复杂性的第二个原因是晦涩。当重要的信息不明显时,就会发生模糊。一个简单的例子是一个变量名,它是如此的通用,以至于它没有携带太多有用的信息
In many cases, obscurity comes about because of inadequate documentation; Chapter 13 deals with this topic. However, obscurity is also a design issue. If a system has a clean and obvious design, then it will need less documentation. The need for extensive documentation is often a red flag that the design isn’t quite right. The best way to reduce obscurity is by simplifying the system design.
在许多情况下,由于文档不足而导致模糊不清。第
Together, dependencies and obscurity account for the three manifestations of complexity described in Section 2.2. Dependencies lead to change amplification and a high cognitive load. Obscurity creates unknown unknowns, and also contributes to cognitive load. If we can find design techniques that minimize dependencies and obscurity, then we can reduce the complexity of software.
依赖性和模糊性共同构成了第
2.4 Complexity is incremental 复杂度是递增的
Complexity isn’t caused by a single catastrophic error; it accumulates in lots of small chunks. A single dependency or obscurity, by itself, is unlikely to affect significantly the maintainability of a software system. Complexity comes about because hundreds or thousands of small dependencies and obscurities build up over time. Eventually, there are so many of these small issues that every possible change to the system is affected by several of them.
复杂性不是由单个灾难性错误引起的;它堆积成许多小块。单个依赖项或模糊性本身不太可能显着影响软件系统的可维护性。之所以会出现复杂性,是因为随着时间的流逝,成千上万的小依赖性和模糊性逐渐形成。最终,这些小问题太多了,以至于对系统的每次可能更改都会受到其中几个问题的影响。
The incremental nature of complexity makes it hard to control. It’s easy to convince yourself that a little bit of complexity introduced by your current change is no big deal. However, if every developer takes this approach for every change, complexity accumulates rapidly. Once complexity has accumulated, it is hard to eliminate, since fixing a single dependency or obscurity will not, by itself, make a big difference. In order to slow the growth of complexity, you must adopt a “zero tolerance” philosophy, as discussed in Chapter 3.
复杂性的增量性质使其难以控制。可以很容易地说服自己,当前更改所带来的一点点复杂性没什么大不了的。但是,如果每个开发人员对每种更改都采用这种方法,那么复杂性就会迅速累积。一旦积累了复杂性,就很难消除它,因为修复单个依赖项或模糊性本身不会产生很大的变化。为了减缓复杂性的增长,您必须采用第
2.5 Conclusion 结论
Complexity comes from an accumulation of dependencies and obscurities. As complexity increases, it leads to change amplification, a high cognitive load, and unknown unknowns.
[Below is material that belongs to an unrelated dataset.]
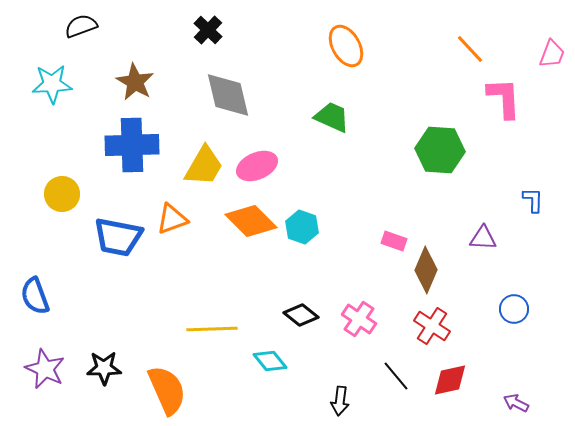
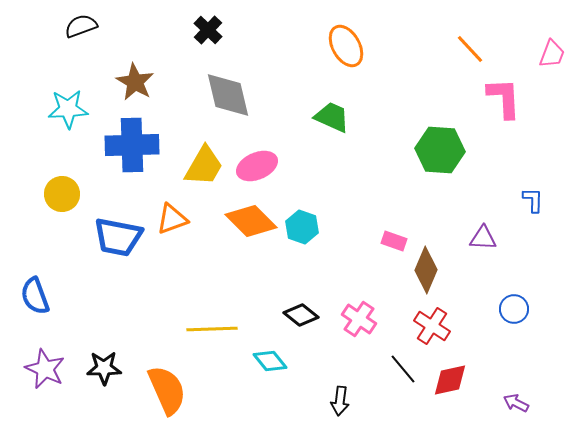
cyan star: moved 16 px right, 25 px down
black line: moved 7 px right, 7 px up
As a result, it takes more code modifications to implement each new feature. In addition, developers spend more time acquiring enough information to make the change safely and, in the worst case, they can’t even find all the information they need. The bottom line is that complexity makes it difficult and risky to modify an existing code base.
复杂性来自于依赖性和模糊性的积累。随着复杂性的增加,它会导致变化放大,高认知负荷和未知的未知数。结果,需要更多的代码修改才能实现每个新功能。此外,开发人员花费更多时间获取足够的信息以安全地进行更改,在最坏的情况下,他们甚至找不到所需的所有信息。最重要的是,复杂性使得修改现有代码库变得困难且冒险。